Educational Consortium Gets $100,000 Grant for Area School Efficiencies

Contact: Owen Maurais, 581-3651; George Manlove, 581-3756

ORONO — The Penobscot River Educational Partnership (PREP), which includes the UMaine College of Education and Human Development, has received a $100,000 state grant to help area school districts operate more efficiently.

Owen Maurais, executive director of PREP, says the Maine Municipal Bond Bank “Credit Quality Improvement Grant” will help partnering school districts — serving 9,000 children — to streamline operations in business and accounting, food service, environmental health and safety and an online substitute teacher call system.

“This is the largest grant that we have received,” says Maurais, a former Old Town schools superintendent. “In the past, we’ve received grants for $10,000 to $15,000. This grant is a reflection of where we are as an organization. Success breeds success.”

The grant will allow partnership schools to consolidate certain operations, starting in the 2007-2008 school year, or even sooner, Maurais says. The funding has allowed PREP to hire UMaine adjunct business professor Paul Myer on a part time basis to serve as project director. A student intern from the UMaine Masters in Business Administration program also will be hired part time. They’ll study the member schools’ operations and recommend further efficiency measures.

Measures, Myer says, “are not going to be quick fixes, but things that will produce some long-term benefits for the schools and, in turn, the taxpayers.”

Partnership schools include Brewer, Bucksport, Alton, Bradley, Greenbush, Milford, Indian Island, Old Town, Orono, Orrington, Orland, Veazie, Hampden, Newburgh, Winterport, Holden, Eddington and Clifton, in addition to United Technologies Center in Bangor and Maine Child Development Services/Penobscot County. The University of Maine lends its expertise to the consortium through participation by the College of Education and Human Development, College of Business, Public Policy and Health and the College of Liberal Arts and Sciences.

“This fits quite nicely with where the state is going,” Maurais says. “We were going this way before the governor’s proposed regional consolidation ever became an issue. This simply is about efficiency.”

By hiring a region-wide health and safety expert to oversee inspections, policy enforcement and maintenance of PREP members’ buildings, schools can avoid higher consultant costs now paid on an individual school-by-school basis for those services.

A common accounting system also will create efficiency savings, as will a planned four-district food service program to help coordinate menus, achieve bulk purchase savings and reveal other efficiency steps, Maurais says. A new Web-based district-wide substitute teacher pool and standardized salary system will reduce both costs and labor.

Myer says that while reallocating human resources promises productivity, major savings also can be achieved through PREP’s benefiting from the university’s huge purchasing power. For instance, partner schools will be able to realize discounts through UMaine’s Computer Connection, a discounted-price computer and software store, he says.

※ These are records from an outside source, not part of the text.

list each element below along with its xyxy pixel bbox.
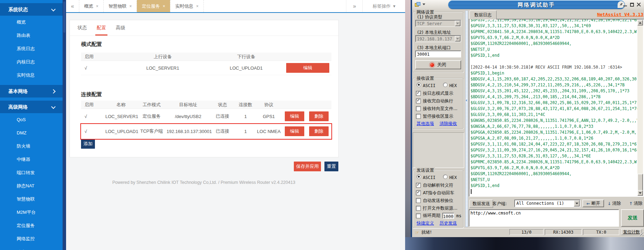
scrollbar-thumb[interactable]	[637, 174, 643, 191]
reset-button[interactable]: 重置	[324, 162, 338, 171]
combo-arrow-icon[interactable]	[455, 36, 460, 41]
edit-button[interactable]: 编辑	[286, 63, 329, 73]
sidebar-scrollbar[interactable]	[63, 0, 66, 250]
panel-splitter[interactable]: ‹	[465, 10, 468, 227]
other-options-link[interactable]: 其他选项	[417, 121, 434, 127]
log-output[interactable]: $GPGSV,3,2,11,09,39,274,33,16,29,045,24,…	[469, 19, 644, 197]
send-input[interactable]: http://www.cmsoft.cn	[469, 209, 619, 227]
protocol-select[interactable]: TCP Server	[415, 20, 461, 27]
titlebar[interactable]: 网络调试助手	[412, 0, 644, 10]
sidebar-item[interactable]: 防火墙	[0, 140, 63, 153]
checkbox-option[interactable]: 按日志模式显示	[416, 89, 462, 97]
close-tab-icon[interactable]: ×	[163, 4, 165, 9]
delete-button[interactable]: 删除	[309, 126, 329, 136]
version-link[interactable]: NetAssist V4.3.13	[597, 12, 643, 17]
checkbox-option[interactable]: 接收完自动换行	[416, 97, 462, 105]
page-tab[interactable]: 定位服务 ×	[137, 0, 170, 12]
sidebar-item[interactable]: 高级网络	[0, 101, 63, 113]
page-tab[interactable]: 概览 ×	[79, 0, 103, 12]
cycle-period-input[interactable]: 1000	[442, 213, 454, 219]
add-button[interactable]: 添加	[81, 139, 95, 149]
tab-data-log[interactable]: 数据日志	[469, 10, 497, 19]
scroll-down-icon[interactable]	[637, 190, 643, 196]
checkbox-option[interactable]: 接收转向至文件...	[416, 105, 462, 112]
send-ascii-radio[interactable]: ASCII	[417, 174, 435, 180]
page-tab[interactable]: 智慧物联 ×	[103, 0, 137, 12]
clear-receive-button[interactable]: ↓ 清除	[607, 201, 621, 206]
checkbox[interactable]	[416, 91, 421, 96]
close-tab-icon[interactable]: ×	[129, 4, 132, 9]
tab-advanced[interactable]: 高级	[116, 20, 125, 36]
scrollbar-thumb[interactable]	[63, 1, 65, 33]
disconnect-button[interactable]: ← 断开	[582, 200, 604, 207]
clear-receive-link[interactable]: 清除接收	[440, 121, 457, 127]
send-button[interactable]: 发送	[621, 209, 644, 227]
recv-ascii-radio[interactable]: ASCII	[417, 83, 435, 88]
tab-data-send[interactable]: 数据发送	[469, 200, 493, 208]
close-icon[interactable]	[637, 2, 641, 7]
collapse-panel-icon[interactable]: ‹	[466, 98, 467, 103]
tab-config[interactable]: 配置	[97, 20, 106, 36]
checkbox[interactable]	[416, 114, 421, 119]
checkbox-option[interactable]: 自动发送校验位	[416, 197, 462, 204]
recv-hex-radio[interactable]: HEX	[443, 83, 457, 88]
scroll-up-icon[interactable]	[637, 20, 643, 25]
sidebar-item[interactable]: 实时信息	[0, 69, 63, 82]
app-icon[interactable]	[415, 2, 420, 7]
checkbox[interactable]	[416, 183, 421, 188]
sidebar-item[interactable]: 动态DNS	[0, 245, 63, 250]
sidebar-item[interactable]: 中继器	[0, 153, 63, 166]
page-tab[interactable]: 实时信息 ×	[170, 0, 204, 12]
sidebar-item[interactable]: 路由表	[0, 29, 63, 42]
sidebar-item[interactable]: M2M平台	[0, 206, 63, 219]
quick-define-link[interactable]: 快捷定义	[417, 220, 434, 226]
sidebar-item[interactable]: 定位服务	[0, 219, 63, 232]
sidebar-item[interactable]: 系统状态	[0, 3, 63, 16]
tabs-scroll-right-icon[interactable]: »	[346, 0, 362, 12]
tabs-scroll-left-icon[interactable]: «	[66, 0, 79, 12]
tab-status[interactable]: 状态	[78, 20, 87, 36]
checkbox[interactable]	[416, 106, 421, 111]
sidebar-item[interactable]: 概览	[0, 16, 63, 29]
sidebar-item[interactable]: 静态NAT	[0, 179, 63, 193]
reset-count-button[interactable]: 复位计数	[621, 229, 642, 235]
send-hex-radio[interactable]: HEX	[443, 174, 457, 180]
checkbox-option[interactable]: AT指令自动回车	[416, 189, 462, 197]
combo-arrow-icon[interactable]	[574, 200, 580, 206]
app-menu-caret-icon[interactable]	[422, 3, 425, 5]
checkbox[interactable]	[416, 198, 421, 203]
tab-actions-dropdown[interactable]: 标签操作 ▾	[362, 0, 405, 12]
checkbox[interactable]	[416, 99, 421, 103]
checkbox[interactable]	[416, 206, 421, 211]
close-tab-icon[interactable]: ×	[196, 4, 199, 9]
checkbox-option[interactable]: 自动解析转义符	[416, 181, 462, 189]
sidebar-item[interactable]: 网络监控	[0, 232, 63, 245]
checkbox-option[interactable]: 打开文件数据源...	[416, 204, 462, 212]
port-input[interactable]: 30001	[415, 50, 461, 57]
client-select[interactable]: All Connections (1)	[514, 200, 580, 207]
sidebar-item[interactable]: DMZ	[0, 126, 63, 140]
log-scrollbar[interactable]	[637, 20, 643, 196]
sidebar-item[interactable]: 端口转发	[0, 166, 63, 179]
close-server-button[interactable]: 关闭	[415, 60, 461, 69]
delete-button[interactable]: 删除	[309, 111, 329, 121]
sidebar-item[interactable]: QoS	[0, 113, 63, 126]
cycle-period-option[interactable]: 循环周期 1000 ms	[416, 213, 461, 219]
edit-button[interactable]: 编辑	[285, 126, 304, 136]
history-send-link[interactable]: 历史发送	[440, 220, 457, 226]
sidebar-item[interactable]: 系统日志	[0, 42, 63, 55]
minimize-icon[interactable]	[623, 2, 627, 7]
save-apply-button[interactable]: 保存并应用	[294, 162, 321, 171]
maximize-icon[interactable]	[630, 2, 634, 7]
checkbox-option[interactable]: 暂停接收区显示	[416, 112, 462, 120]
close-tab-icon[interactable]: ×	[96, 4, 98, 9]
host-select[interactable]: 192.168.10.137	[415, 35, 461, 42]
edit-button[interactable]: 编辑	[285, 111, 304, 121]
clear-send-button[interactable]: ↑ 清除	[629, 201, 642, 206]
sidebar-item[interactable]: 智慧物联	[0, 193, 63, 206]
combo-arrow-icon[interactable]	[455, 21, 460, 26]
checkbox[interactable]	[416, 213, 421, 218]
checkbox[interactable]	[416, 190, 421, 195]
sidebar-item[interactable]: 内核日志	[0, 55, 63, 69]
sidebar-item[interactable]: 基本网络	[0, 85, 63, 97]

“The results of this project will show clearly the efficiencies and savings achievable when business operations people from the University and the K-12 schools put their heads together,” says Robert Cobb, dean of the College of Education and Human Development.

School districts, the university and other members of PREP formed the consortium eight years ago to collaborate on common goals and services ranging from student services and curriculum development to staff development and management techniques. Not only has the organization saved money though efficiency measures, according to Maurais, but it has allowed for improved services throughout the member school districts, including some of the smaller, more rural schools bound by tight budgets.

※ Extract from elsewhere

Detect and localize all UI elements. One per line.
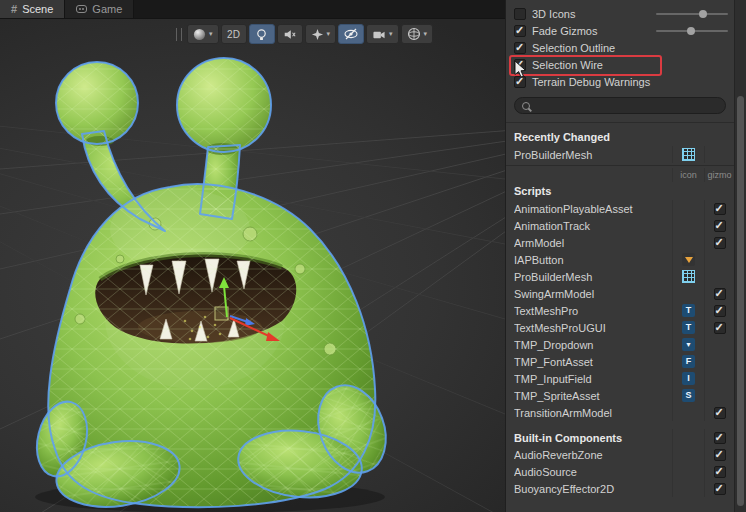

Richard Lyons, superintendent of the SAD 22 in Hampden and fiscal agent for the PREP grant, says PREP has already established itself as a learning community for the school districts it serves by focusing on staff development and educational programming.

“The future goals of the organization are to focus on those professional development initiatives to enhance instruction and leadership, and ultimately enrich student learning opportunities,” Lyons says. “This $100,000 grant will allow the school districts to research joint initiatives to deliver services effectively and efficiently. When the governor and legislature talk about collaboration, they only need to look at PREP for a model that is effectively working for the betterment of children, employees, and taxpayers.”